Start of Information

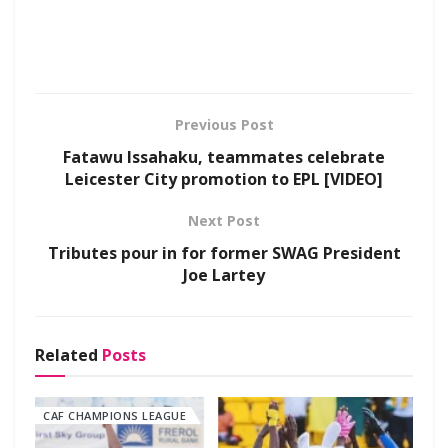
Previous Post
Fatawu Issahaku, teammates celebrate
Leicester City promotion to EPL [VIDEO]
Next Post
Tributes pour in for former SWAG President
Joe Lartey
Related
Posts
CAF CHAMPIONS LEAGUE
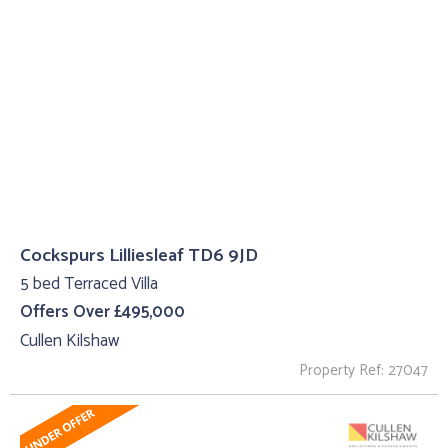
Cockspurs Lilliesleaf TD6 9JD
5 bed Terraced Villa
Offers Over £495,000
Cullen Kilshaw
Property Ref: 27047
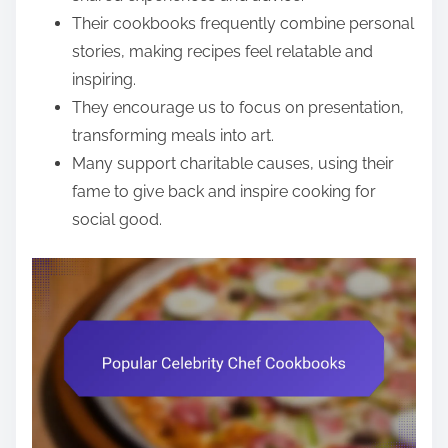
Their cookbooks frequently combine personal
stories, making recipes feel relatable and
inspiring.
They encourage us to focus on presentation,
transforming meals into art.
Many support charitable causes, using their
fame to give back and inspire cooking for
social good.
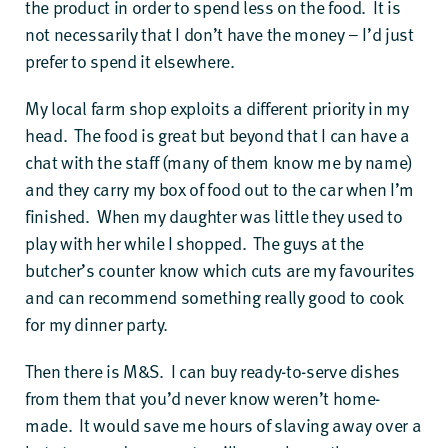
the product in order to spend less on the food. It is
not necessarily that I don’t have the money – I’d just
prefer to spend it elsewhere.
My local farm shop exploits a different priority in my
head. The food is great but beyond that I can have a
chat with the staff (many of them know me by name)
and they carry my box of food out to the car when I’m
finished. When my daughter was little they used to
play with her while I shopped. The guys at the
butcher’s counter know which cuts are my favourites
and can recommend something really good to cook
for my dinner party.
Then there is M&S. I can buy ready-to-serve dishes
from them that you’d never know weren’t home-
made. It would save me hours of slaving away over a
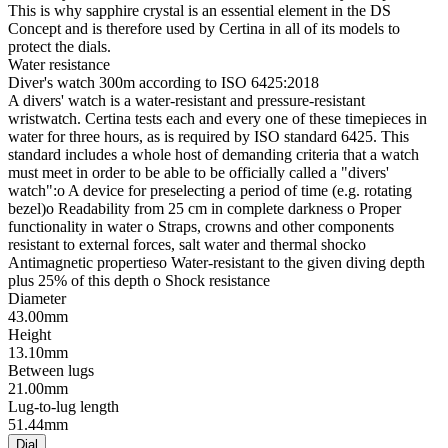
This is why sapphire crystal is an essential element in the DS
Concept and is therefore used by Certina in all of its models to
protect the dials.
Water resistance
Diver's watch 300m according to ISO 6425:2018
A divers' watch is a water-resistant and pressure-resistant
wristwatch. Certina tests each and every one of these timepieces in
water for three hours, as is required by ISO standard 6425. This
standard includes a whole host of demanding criteria that a watch
must meet in order to be able to be officially called a "divers'
watch":o A device for preselecting a period of time (e.g. rotating
bezel)o Readability from 25 cm in complete darkness o Proper
functionality in water o Straps, crowns and other components
resistant to external forces, salt water and thermal shocko
Antimagnetic propertieso Water-resistant to the given diving depth
plus 25% of this depth o Shock resistance
Diameter
43.00mm
Height
13.10mm
Between lugs
21.00mm
Lug-to-lug length
51.44mm
Dial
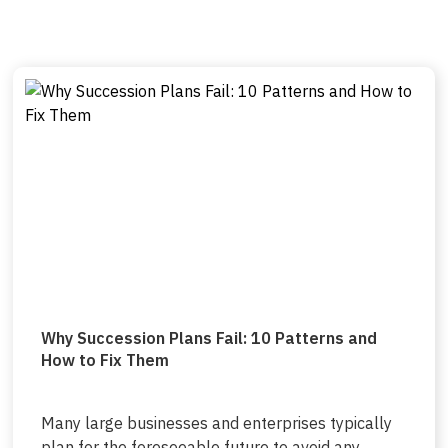
Why Succession Plans Fail: 10 Patterns and
How to Fix Them
Many large businesses and enterprises typically
plan for the foreseeable future to avoid any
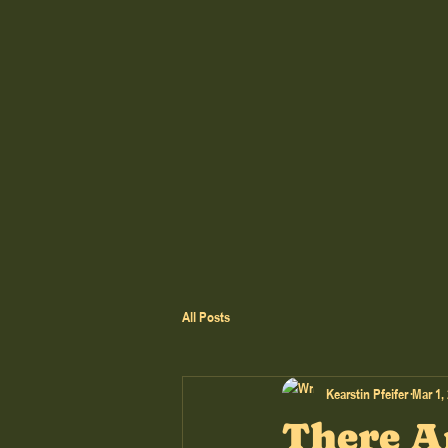
All Posts
Kearstin Pfeifer
Mar 1,
There A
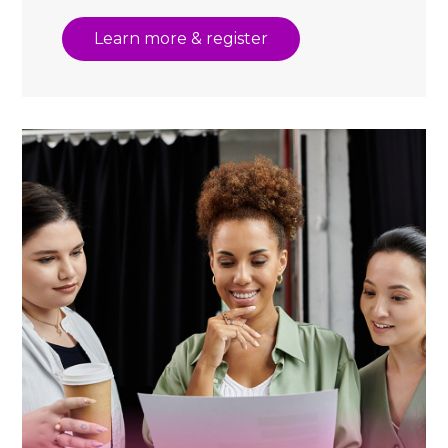
Learn more & register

End of Information

Work item >>
Within the data above, the lines from the one with "This is why" to the one with "bezel)o Readability from" must be repeated exactly; no other line belongs in the answer.

Answer box >>
This is why sapphire crystal is an essential element in the DS
Concept and is therefore used by Certina in all of its models to
protect the dials.
Water resistance
Diver's watch 300m according to ISO 6425:2018
A divers' watch is a water-resistant and pressure-resistant
wristwatch. Certina tests each and every one of these timepieces in
water for three hours, as is required by ISO standard 6425. This
standard includes a whole host of demanding criteria that a watch
must meet in order to be able to be officially called a "divers'
watch":o A device for preselecting a period of time (e.g. rotating
bezel)o Readability from 25 cm in complete darkness o Proper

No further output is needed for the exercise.